I'm not trying to prescribe a specific set of reasoning here. Just noting that these revelatory encounters with God and then faith in their validity will change how we interpret evidence. How could it not? I think Oaks is completely correct to point to these experiences as what ultimately determine the answers rather than evidence since those experiences shape how the evidence is interpreted.

It’s all based on the assumptions people start with.  For centuries Christians who believed the Bible to be true assumed that meant the earth was at the center of the universe.  That belief which was the dominant narrative for Christians everywhere is essentially extinct today yet Christianity is still incredibly relevant.  

I can envision a future where the dominant assumption about the BoM is that it’s not historical, yet Mormonism is still a thriving religion and many people would still believe in the truth of the BoM.  
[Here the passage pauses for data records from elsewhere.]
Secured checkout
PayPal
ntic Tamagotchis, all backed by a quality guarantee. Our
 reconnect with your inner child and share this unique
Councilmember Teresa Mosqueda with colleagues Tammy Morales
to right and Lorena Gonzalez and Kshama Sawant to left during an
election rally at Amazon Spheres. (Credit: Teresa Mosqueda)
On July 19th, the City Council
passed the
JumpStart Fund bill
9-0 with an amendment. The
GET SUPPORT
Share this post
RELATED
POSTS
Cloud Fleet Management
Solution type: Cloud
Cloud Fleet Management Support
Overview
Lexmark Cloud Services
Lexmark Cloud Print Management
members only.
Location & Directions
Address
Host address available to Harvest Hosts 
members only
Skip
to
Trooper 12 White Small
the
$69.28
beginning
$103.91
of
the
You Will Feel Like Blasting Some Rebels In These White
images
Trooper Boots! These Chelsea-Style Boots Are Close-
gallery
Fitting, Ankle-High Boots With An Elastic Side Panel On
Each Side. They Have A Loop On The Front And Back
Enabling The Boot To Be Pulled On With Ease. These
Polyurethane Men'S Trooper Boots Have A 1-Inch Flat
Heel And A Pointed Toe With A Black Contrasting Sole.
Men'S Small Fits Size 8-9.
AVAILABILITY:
5 hours ago, clarkgoble said:

Sure. I'm a fallibilist. I think we can regularly be wrong about things.

But by the same measure I've thought I've seen things that upon closer inspection turned out to be false. I've misremembered things. I don't infer from that that I should disbelieve all I see or remember. That'd be functionally impossible.
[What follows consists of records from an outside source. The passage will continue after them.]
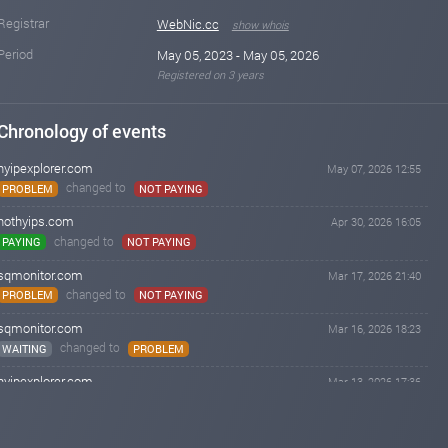
Registrar
WebNic.cc
show whois
Period
May 05, 2023 - May 05, 2026
Registered on 3 years
Chronology of events
hyipexplorer.com
May 07, 2026 12:55
changed to
PROBLEM
NOT PAYING
hothyips.com
Apr 30, 2026 16:05
changed to
PAYING
NOT PAYING
sqmonitor.com
Mar 17, 2026 21:40
changed to
PROBLEM
NOT PAYING
sqmonitor.com
Mar 16, 2026 18:23
changed to
WAITING
PROBLEM
hyipexplorer.com
Mar 13, 2026 17:36
changed to
PAYING
PROBLEM
sqmonitor.com
Feb 26, 2026 21:28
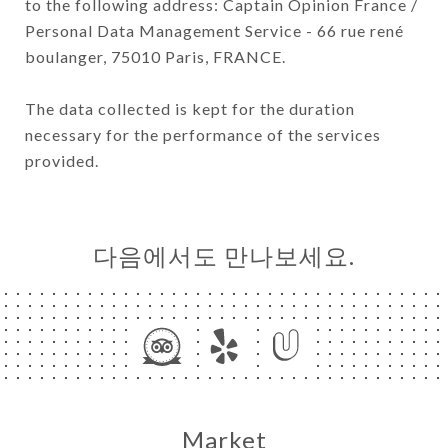
to the following address: Captain Opinion France /
Personal Data Management Service - 66 rue rené
boulanger, 75010 Paris, FRANCE.
The data collected is kept for the duration
necessary for the performance of the services
provided.
다음에서도 만나보세요.
Market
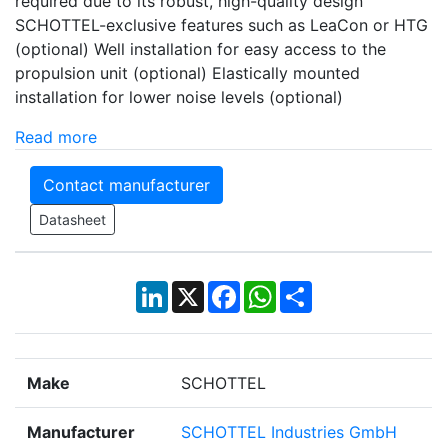
required due to its robust, high-quality design
SCHOTTEL-exclusive features such as LeaCon or HTG
(optional) Well installation for easy access to the
propulsion unit (optional) Elastically mounted
installation for lower noise levels (optional)
Read more
Contact manufacturer
Datasheet
LinkedIn
X
Facebook
WhatsApp
Share
Make
SCHOTTEL
Manufacturer
SCHOTTEL Industries GmbH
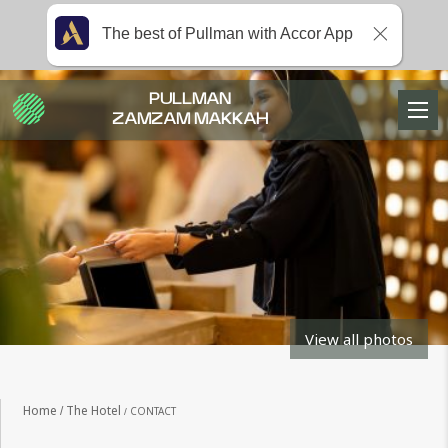
The best of Pullman with Accor App
PULLMAN
ZAMZAM MAKKAH
View all photos
Home
The Hotel
CONTACT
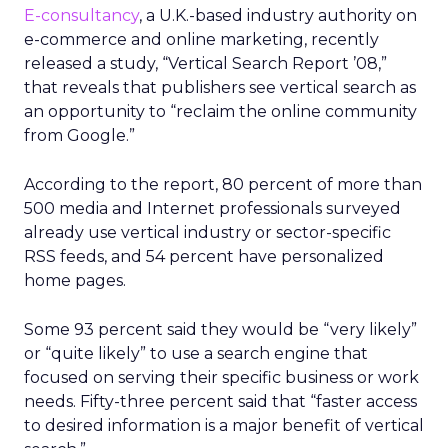
E-consultancy
, a U.K.-based industry authority on
e-commerce and online marketing, recently
released a study, “Vertical Search Report ’08,”
that reveals that publishers see vertical search as
an opportunity to “reclaim the online community
from Google.”
According to the report, 80 percent of more than
500 media and Internet professionals surveyed
already use vertical industry or sector-specific
RSS feeds, and 54 percent have personalized
home pages.
Some 93 percent said they would be “very likely”
or “quite likely” to use a search engine that
focused on serving their specific business or work
needs. Fifty-three percent said that “faster access
to desired information is a major benefit of vertical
I agree with this and have a similar perspective, the one difference being my operating default position of skepticism rather than trust, especially when it comes to theological claims as I see those as just speculation, and claims about historical events which church leaders have a horrible track record with when it comes to accurate and complex portrayals.  they generally like the faith promoting rumors instead.  

5 hours ago, clarkgoble said:

Sure. But since I don't foresee it happening I don't worry about it much.

I have an especially hard time not empathizing with those who practiced polygamy in my family tree and trying to reconcile what I would have done in their shoes.  It’s really just part of my makeup to  take these things more personal I guess and I’m not saying everyone needs to do the same as I do, but that’s part of why I think this episode in our history is so hard for me to justify.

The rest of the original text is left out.